Natural capital includes, first of all, the resources that we can easily recognize and measure such as minerals and energy, forest timber, agricultural land, fisheries and water. It also includes ecosystems producing services that are often ‘invisible’ to people such as air and water filtration, flood protection, carbon storage, pollination for crops, and habitat for fisheries and wildlife. – Definition from the Wealth Accounting and the Valuation of Ecosystem Services partnership (WAVES)
A key indicator of a firm or nation’s economic strength is its productivity, and the rate of growth/decline in key measures of productivity. Conceptually, productivity describes the relationship between the output of economic activity and the use of inputs in the production process.
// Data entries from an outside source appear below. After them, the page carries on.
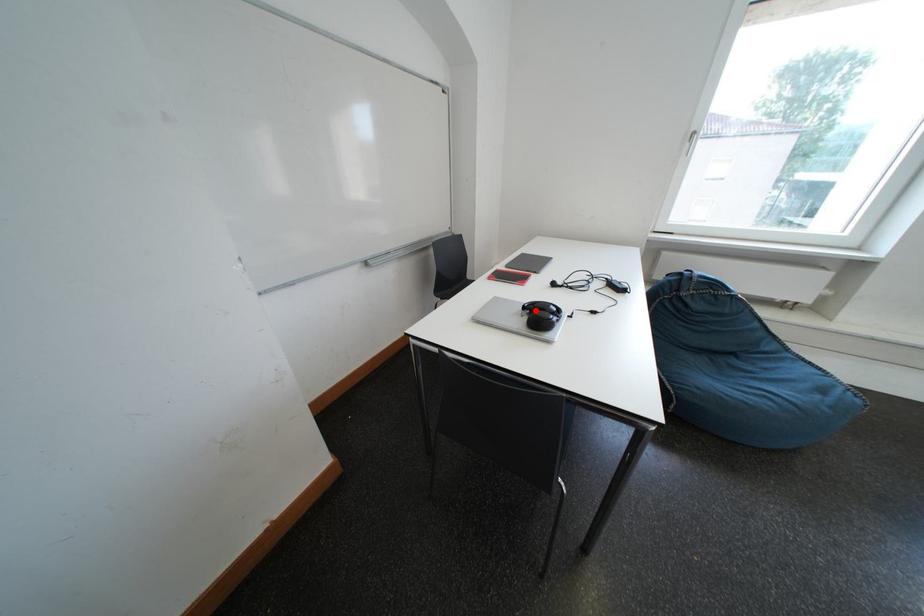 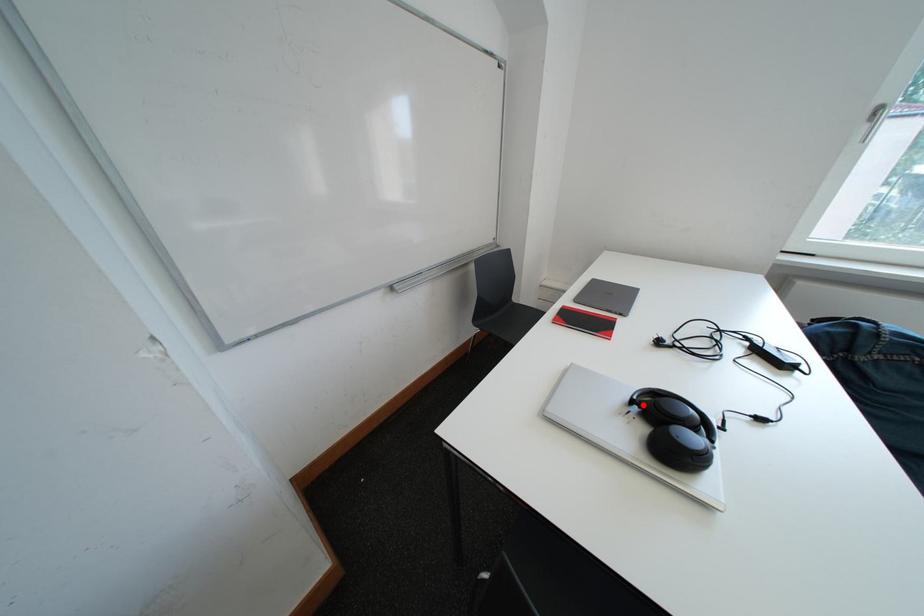 I am providing you with two images of the same scene from different viewpoints. A red point is marked on the first image and another point is marked on the second image. Is the marked point in image1 the same physical position as the marked point in image2?

Yes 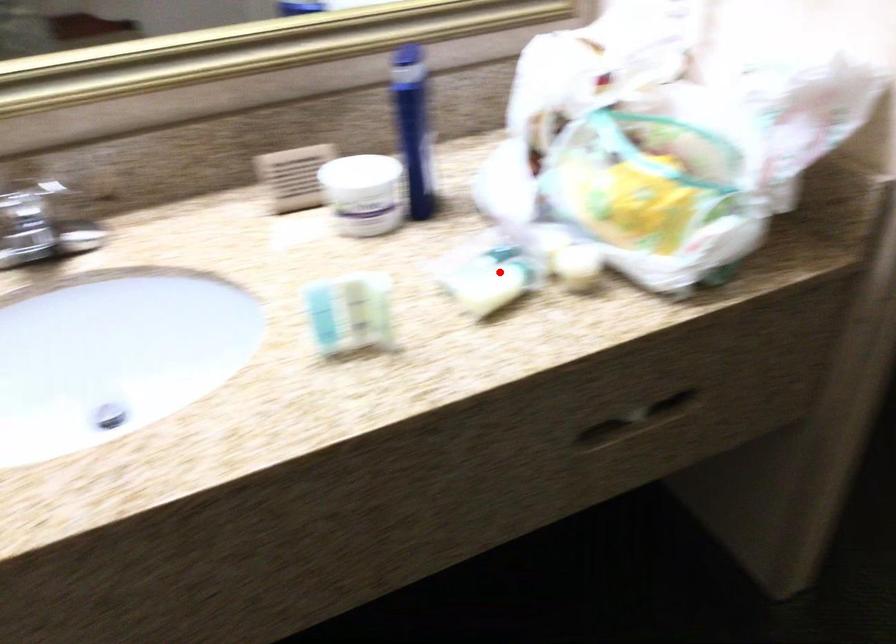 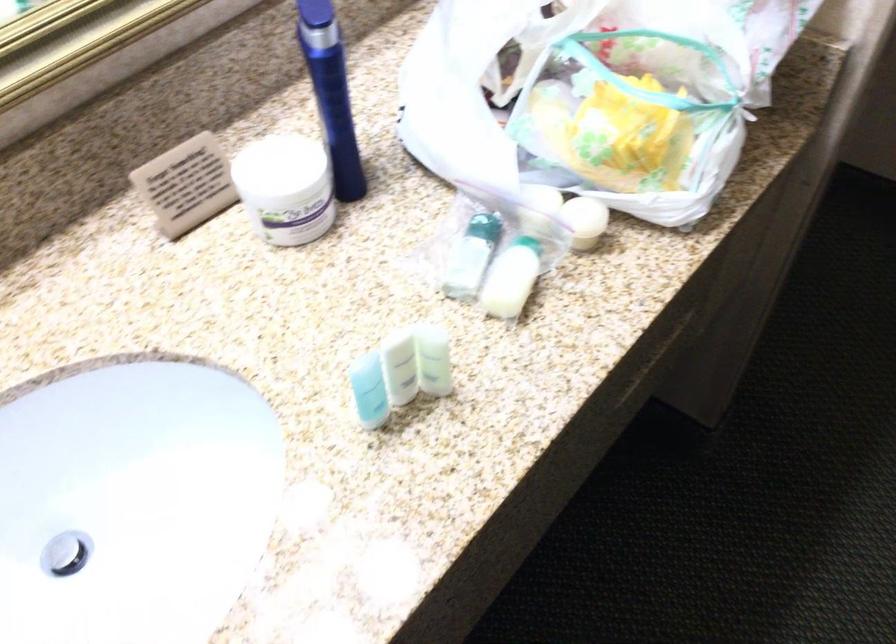 Question: I am providing you with two images of the same scene from different viewpoints. Given a red point in image1, look at the same physical point in image2. Is it:

Choices:
 (A) Closer to the viewpoint
 (B) Farther from the viewpoint

Answer: (A) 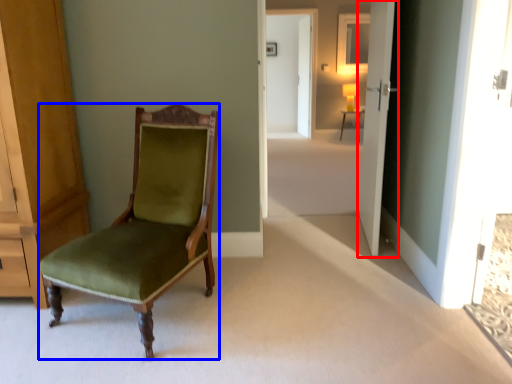 Question: Which of the following is the farthest to the observer, door (highlighted by a red box) or chair (highlighted by a blue box)?

Choices:
 (A) door
 (B) chair

Answer: (A) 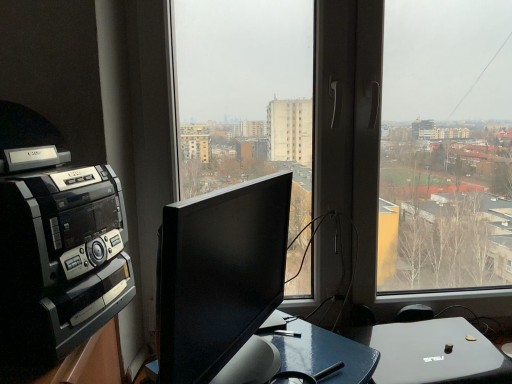 Question: Does black plastic amplifier at left turn towards black glossy monitor at center?

Choices:
 (A) no
 (B) yes

Answer: (B)

Question: Is black plastic amplifier at left touching black glossy monitor at center?

Choices:
 (A) yes
 (B) no

Answer: (B)

Question: Does black plastic amplifier at left have a lesser width compared to black glossy monitor at center?

Choices:
 (A) no
 (B) yes

Answer: (A)

Question: Would you say black plastic amplifier at left contains black glossy monitor at center?

Choices:
 (A) no
 (B) yes

Answer: (A)

Question: Can you confirm if black plastic amplifier at left is shorter than black glossy monitor at center?

Choices:
 (A) no
 (B) yes

Answer: (A)

Question: From a real-world perspective, is black plastic amplifier at left physically located above or below transparent glass window at center?

Choices:
 (A) below
 (B) above

Answer: (A)

Question: Does point (74, 182) appear closer or farther from the camera than point (443, 167)?

Choices:
 (A) closer
 (B) farther

Answer: (A)

Question: Looking at their shapes, would you say black plastic amplifier at left is wider or thinner than transparent glass window at center?

Choices:
 (A) wide
 (B) thin

Answer: (A)

Question: Is black plastic amplifier at left in front of or behind transparent glass window at center in the image?

Choices:
 (A) behind
 (B) front

Answer: (B)

Question: From a real-world perspective, is black glossy monitor at center above or below transparent glass window at center?

Choices:
 (A) above
 (B) below

Answer: (B)

Question: From the image's perspective, relative to transparent glass window at center, is black glossy monitor at center above or below?

Choices:
 (A) above
 (B) below

Answer: (B)

Question: Is black glossy monitor at center in front of or behind transparent glass window at center in the image?

Choices:
 (A) behind
 (B) front

Answer: (B)

Question: Considering the positions of point (203, 198) and point (256, 165), is point (203, 198) closer or farther from the camera than point (256, 165)?

Choices:
 (A) farther
 (B) closer

Answer: (B)

Question: In terms of height, does transparent glass window at center look taller or shorter compared to black glossy monitor at center?

Choices:
 (A) short
 (B) tall

Answer: (B)

Question: Is transparent glass window at center to the left or to the right of black glossy monitor at center in the image?

Choices:
 (A) left
 (B) right

Answer: (B) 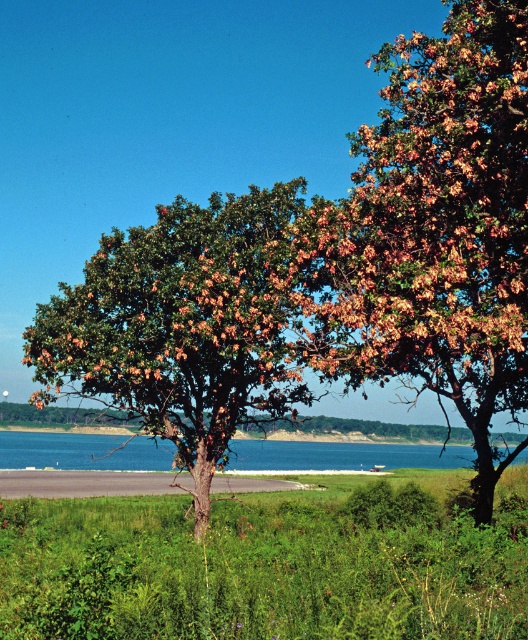 Question: Among these objects, which one is farthest from the camera?

Choices:
 (A) orange-brown textured tree at right
 (B) green leafy tree at center

Answer: (B)

Question: Estimate the real-world distances between objects in this image. Which object is farther from the green leafy tree at center?

Choices:
 (A) blue liquid water at center
 (B) orange-brown textured tree at right
 (C) gray asphalt at lower center

Answer: (A)

Question: Does blue liquid water at center have a greater width compared to gray asphalt at lower center?

Choices:
 (A) yes
 (B) no

Answer: (A)

Question: Is orange-brown textured tree at right above blue liquid water at center?

Choices:
 (A) yes
 (B) no

Answer: (A)

Question: Can you confirm if green leafy tree at center is positioned to the left of gray asphalt at lower center?

Choices:
 (A) no
 (B) yes

Answer: (A)

Question: Among these objects, which one is nearest to the camera?

Choices:
 (A) orange-brown textured tree at right
 (B) green leafy tree at center
 (C) gray asphalt at lower center
 (D) blue liquid water at center

Answer: (A)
Output can be a physical measure (e.g., number of widgets produced) but is commonly measured in dollars. Input is the quantity of a one or more input(s), (e.g., labour or capital, or both) and is also commonly measured in dollar value. The greater the ratio between outputs and inputs, the more productive is the firm, sector or economy. This is a measure of productivity at a point in time; often productivity growth is measured.
Total factor productivity or multifactor productivity (MFP) refers to measuring productivity based on all inputs, while partial factor productivity (PFF) refers to measuring productivity based on just one input, such as labour. Countries, firms and sectors that are innovative and invest in more effective use of their capital improve their productivity, grow their economic output, and thus increase their standard of living.